TASK DIRECTIONS:
The answer must consist of each line below that holds the word "Federal", copied as it stands.

EXTRACTED DATA:
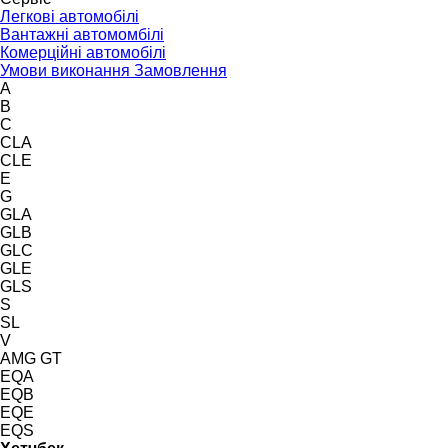
Легкові автомобілі
Вантажні автомомбілі
Комерційні автомобілі
Умови виконання Замовлення
A
B
C
CLA
CLE
E
G
GLA
GLB
GLC
GLE
GLS
S
SL
V
AMG GT
EQA
EQB
EQE
EQS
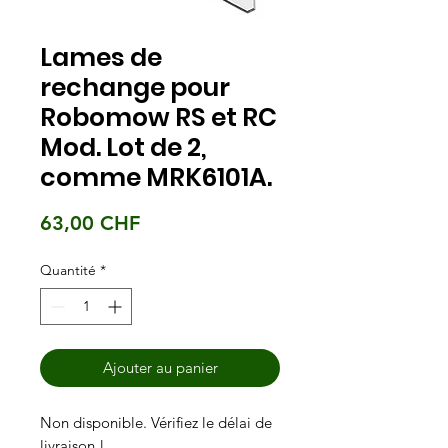
Lames de
rechange pour
Robomow RS et RC
Mod. Lot de 2,
comme MRK6101A.
Prix
63,00 CHF
Quantité
*
Ajouter au panier
Non disponible. Vérifiez le délai de
livraison !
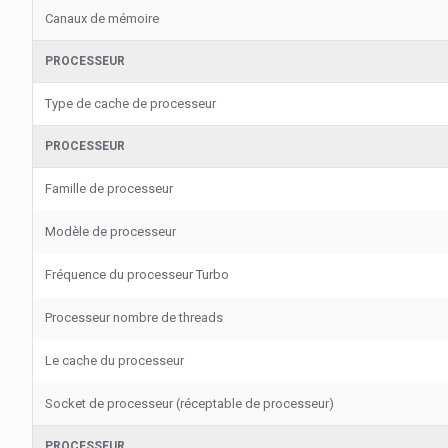
Canaux de mémoire
PROCESSEUR
Type de cache de processeur
PROCESSEUR
Famille de processeur
Modèle de processeur
Fréquence du processeur Turbo
Processeur nombre de threads
Le cache du processeur
Socket de processeur (réceptable de processeur)
PROCESSEUR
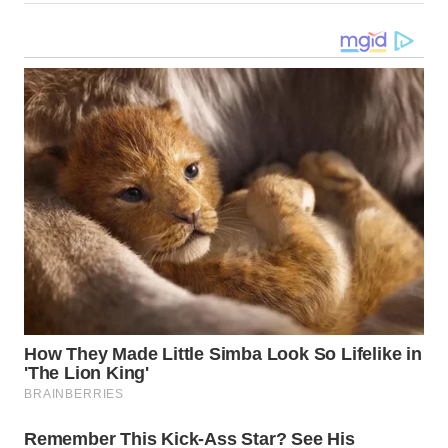
WN
SULUT
WN
MALUKU
WN
MALUT
WN
DAIRI
WN
DANAU
TOBA
WN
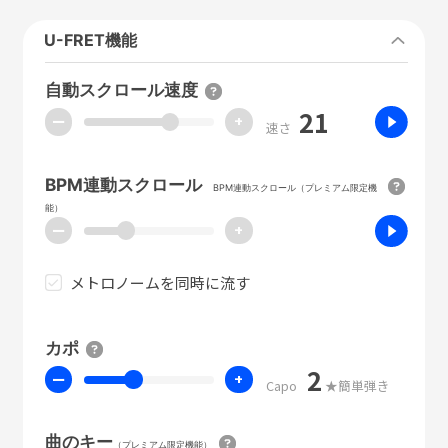
U-FRET機能
自動スクロール速度
21
ー
+
速さ
BPM連動スクロール
BPM連動スクロール（プレミアム限定機
能）
ー
+
メトロノームを同時に流す
カポ
2
ー
+
Capo
★簡単弾き
曲のキー
（プレミアム限定機能）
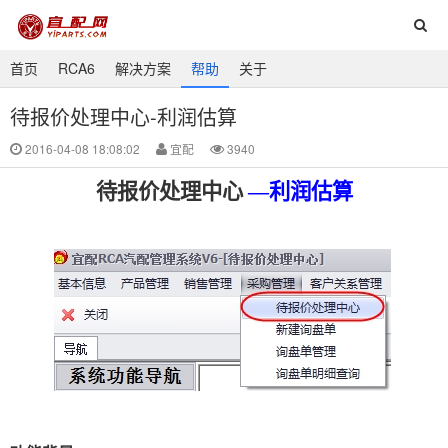
首页
RCA6
解决方案
帮助
关于
待报价处理中心-利润估算
2016-04-08 18:08:02
宜配
3940
待报价处理中心
—利润估算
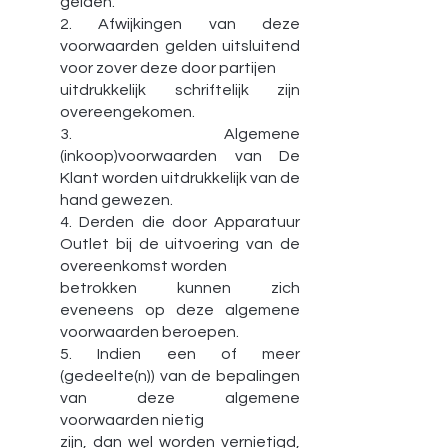
gelden.
2. Afwijkingen van deze
voorwaarden gelden uitsluitend
voor zover deze door partijen
uitdrukkelijk schriftelijk zijn
overeengekomen.
3. Algemene
(inkoop)voorwaarden van De
Klant worden uitdrukkelijk van de
hand gewezen.
4. Derden die door Apparatuur
Outlet bij de uitvoering van de
overeenkomst worden
betrokken kunnen zich
eveneens op deze algemene
voorwaarden beroepen.
5. Indien een of meer
(gedeelte(n)) van de bepalingen
van deze algemene
voorwaarden nietig
zijn, dan wel worden vernietigd,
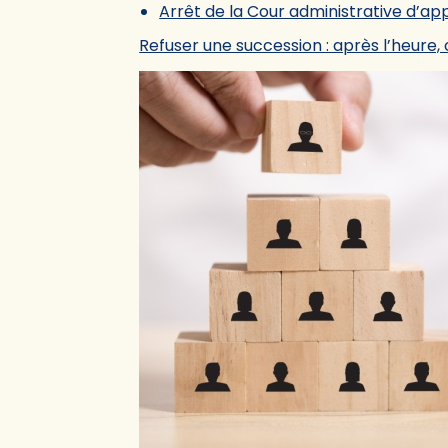
Arrêt de la Cour administrative d’ap
Refuser une succession : après l’heure, c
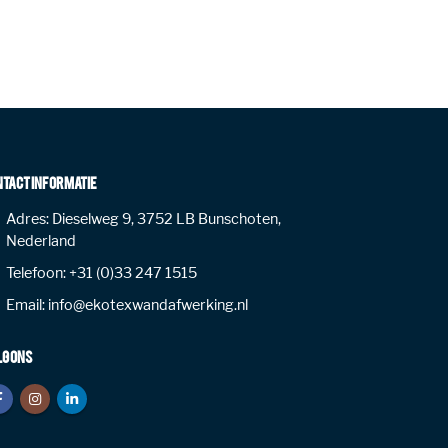
NTACT INFORMATIE
Adres:
Dieselweg 9, 3752 LB Bunschoten,
Nederland
Telefoon:
+31 (0)33 247 1515
Email:
info@ekotexwandafwerking.nl
LG ONS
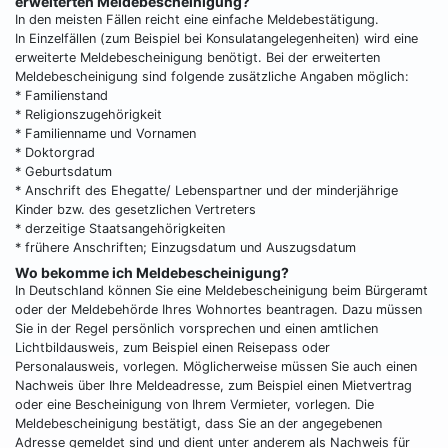
erweiterten Meldebescheinigung?
In den meisten Fällen reicht eine einfache Meldebestätigung.
In Einzelfällen (zum Beispiel bei Konsulatangelegenheiten) wird eine
erweiterte Meldebescheinigung benötigt. Bei der erweiterten
Meldebescheinigung sind folgende zusätzliche Angaben möglich:
* Familienstand
* Religionszugehörigkeit
* Familienname und Vornamen
* Doktorgrad
* Geburtsdatum
* Anschrift des Ehegatte/ Lebenspartner und der minderjährige
Kinder bzw. des gesetzlichen Vertreters
* derzeitige Staatsangehörigkeiten
* frühere Anschriften; Einzugsdatum und Auszugsdatum
Wo bekomme ich Meldebescheinigung?
In Deutschland können Sie eine Meldebescheinigung beim Bürgeramt
oder der Meldebehörde Ihres Wohnortes beantragen. Dazu müssen
Sie in der Regel persönlich vorsprechen und einen amtlichen
Lichtbildausweis, zum Beispiel einen Reisepass oder
Personalausweis, vorlegen. Möglicherweise müssen Sie auch einen
Nachweis über Ihre Meldeadresse, zum Beispiel einen Mietvertrag
oder eine Bescheinigung von Ihrem Vermieter, vorlegen. Die
Meldebescheinigung bestätigt, dass Sie an der angegebenen
Adresse gemeldet sind und dient unter anderem als Nachweis für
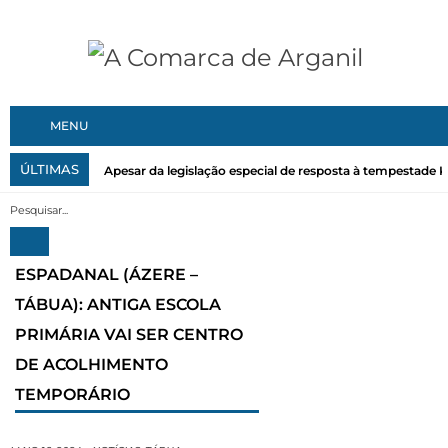
MENU
ÚLTIMAS
Apesar da legislação especial de resposta à tempestade Kri
ESPADANAL (ÁZERE –
TÁBUA): ANTIGA ESCOLA
PRIMÁRIA VAI SER CENTRO
DE ACOLHIMENTO
TEMPORÁRIO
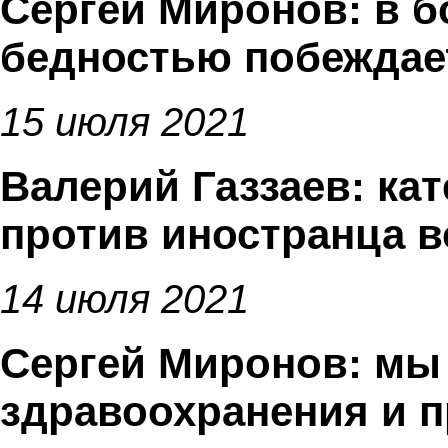
Сергей Миронов: в б
бедностью побеждае
15 июля 2021
Валерий Газзаев: ка
против иностранца в
14 июля 2021
Сергей Миронов: мы
здравоохранения и п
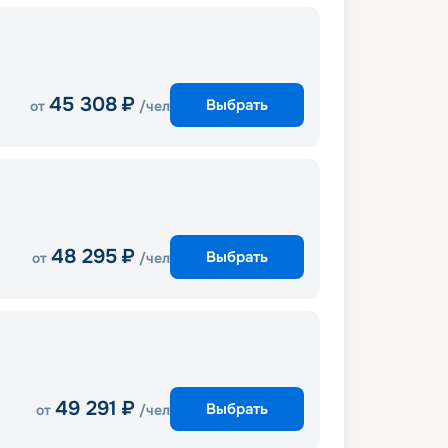
45 308
₽
Выбрать
от
/чел
48 295
₽
Выбрать
от
/чел
49 291
₽
Выбрать
от
/чел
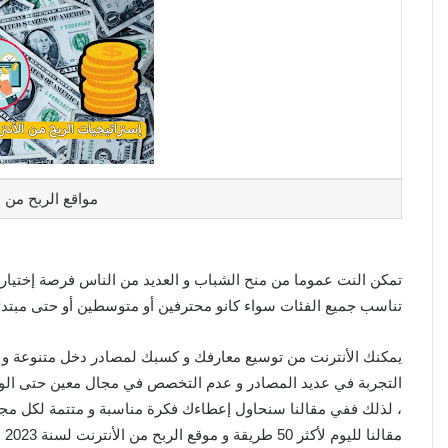
مواقع الربح من ا
تمكن النت عموما من منح الشباب و العديد من الناس فرصة إختيار و
تناسب جميع الفئات سواء كانو محترفين أو متوسطين أو حتى مبتدئي
يمكنك الأنترنت من توسيع معارفك و كسبك لمصادر دخل متنوعة و ت
التجربة في عديد المصادر و عدم التخصص في مجال معين حتى الوص
، لذلك ففي مقالنا سنحاول إعطاءك فكرة مناسبة و متتمة لكل مج
مقالنا لليوم لأكثر 50 طريقة و موقع الربح من الأنترنت لسنة 2023 لجميع المستويات و الفئات من المبتدئين إلى المحترفين.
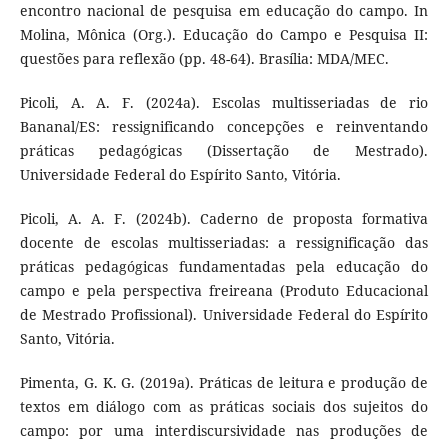
encontro nacional de pesquisa em educação do campo. In
Molina, Mônica (Org.). Educação do Campo e Pesquisa II:
questões para reflexão (pp. 48-64). Brasília: MDA/MEC.
Picoli, A. A. F. (2024a). Escolas multisseriadas de rio
Bananal/ES: ressignificando concepções e reinventando
práticas pedagógicas (Dissertação de Mestrado).
Universidade Federal do Espírito Santo, Vitória.
Picoli, A. A. F. (2024b). Caderno de proposta formativa
docente de escolas multisseriadas: a ressignificação das
práticas pedagógicas fundamentadas pela educação do
campo e pela perspectiva freireana (Produto Educacional
de Mestrado Profissional). Universidade Federal do Espírito
Santo, Vitória.
Pimenta, G. K. G. (2019a). Práticas de leitura e produção de
textos em diálogo com as práticas sociais dos sujeitos do
campo: por uma interdiscursividade nas produções de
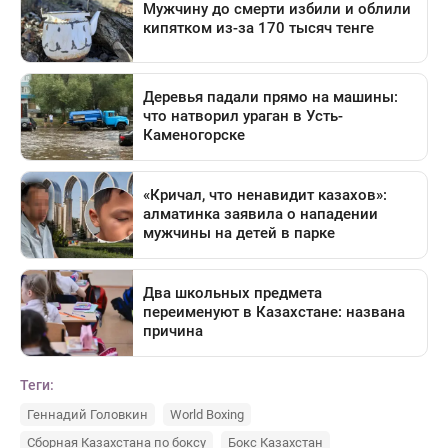
Теги:
Геннадий Головкин
World Boxing
Сборная Казахстана по боксу
Бокс Казахстан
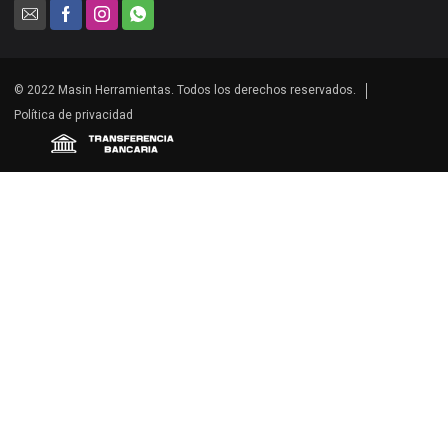
© 2022 Masin Herramientas. Todos los derechos reservados.
Política de privacidad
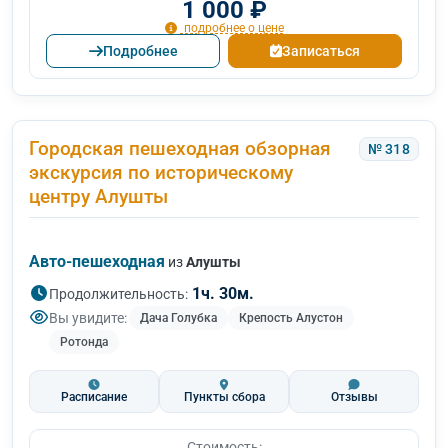
1 000 ₽
подробнее о цене
Подробнее
Записаться
Городская пешеходная обзорная
№ 318
экскурсия по историческому
центру Алушты
Авто-пешеходная
из
Алушты
1ч. 30м.
Продолжительность:
Вы увидите:
Дача Голубка
Крепость Алустон
Ротонда
Расписание
Пункты сбора
Отзывы
Стоимость:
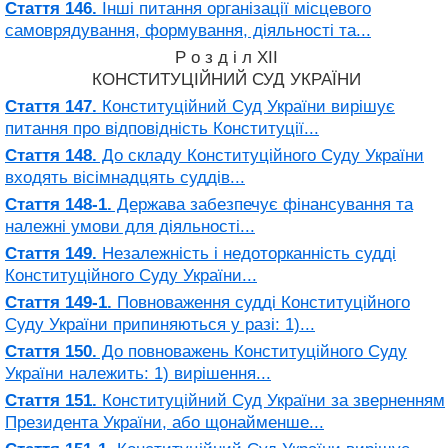
Стаття 146.
Інші питання організації місцевого
самоврядування, формування, діяльності та...
Р о з д і л XII
КОНСТИТУЦІЙНИЙ СУД УКРАЇНИ
Стаття 147.
Конституційний Суд України вирішує
питання про відповідність Конституції...
Стаття 148.
До складу Конституційного Суду України
входять вісімнадцять суддів...
Стаття 148-1.
Держава забезпечує фінансування та
належні умови для діяльності...
Стаття 149.
Незалежність і недоторканність судді
Конституційного Суду України...
Стаття 149-1.
Повноваження судді Конституційного
Суду України припиняються у разі: 1)...
Стаття 150.
До повноважень Конституційного Суду
України належить: 1) вирішення...
Стаття 151.
Конституційний Суд України за зверненням
Президента України, або щонайменше...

WRITTEN REPLY:
Universidade Federal do Espírito Santo, Vitória.
de Mestrado Profissional). Universidade Federal do Espírito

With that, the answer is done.